I hosted two shows a day. I did the morning show at 7 a.m. Oh, God, an hour all by myself. I hosted it and produced it and, you know, got the guests and got everybody organized. And then I had the afternoon kids show, which was called Kalamity Kate’s Cartoon Corral. I was the West’s only lady sheriff and I had all those kids to take care of at 3:30 in the afternoon after school. And that was the big deal. I mean, the kids came in from all over the state. Their mothers and fathers drove them in their cars all the way to Lincoln. And everything was live. So I was doing two shows a week and, you know, creating them and putting them together.

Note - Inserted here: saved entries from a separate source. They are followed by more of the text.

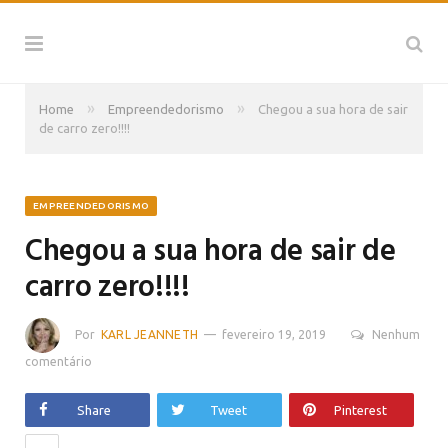
»
»
Home
Empreendedorismo
Chegou a sua hora de sair
de carro zero!!!!
EMPREENDEDORISMO
Chegou a sua hora de sair de
carro zero!!!!
Por
KARL JEANNETH
fevereiro 19, 2019
Nenhum
comentário
Share
Tweet
Pinterest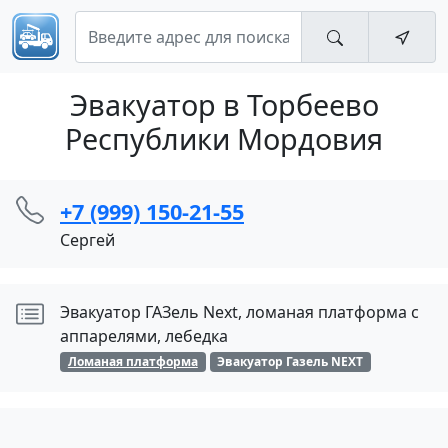
Эвакуатор в Торбеево
Республики Мордовия
+7 (999) 150-21-55
Сергей
Эвакуатор ГАЗель Next, ломаная платформа с
аппарелями, лебедка
Ломаная платформа
Эвакуатор Газель NEXT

When were you doing these interviews?
I did these in the late 1970s, through ’80s. For about 10 or 11 years, I was going to New York all the time and interviewing all the TV stars. And we were all there in the finest hotels and all the time everything was first class and, you know, in Nebraska, we’re fourth class. So it was always nice to get a free ride to the New York City.
And now you’re retired?
I’m not retired. I’m still doing television. We have a local channel that is called—it’s a terrible, absurd title— called Live and Learn. I’ve been doing that for about 12 years. And it’s for old people. And I’m still there in person in the studio, and the other people have to be on Zoom. A lot of older people don’t know how to Zoom, so we’re suffering there. And I’m with the Osher Lifelong Learning Institute, I create classes. So I hardly call it being tired, I mean, being retired. I may be tired, but I’m not retired. I’m busier than I ever have been. I’m not making any money right now. But that’s OK. I always say, “What am I gonna do with the time—I could clean out this house? Nah.”
Correction, Nov. 14, 2020: This article originally misidentified Leta Powell Drake as Leta Powell Blake.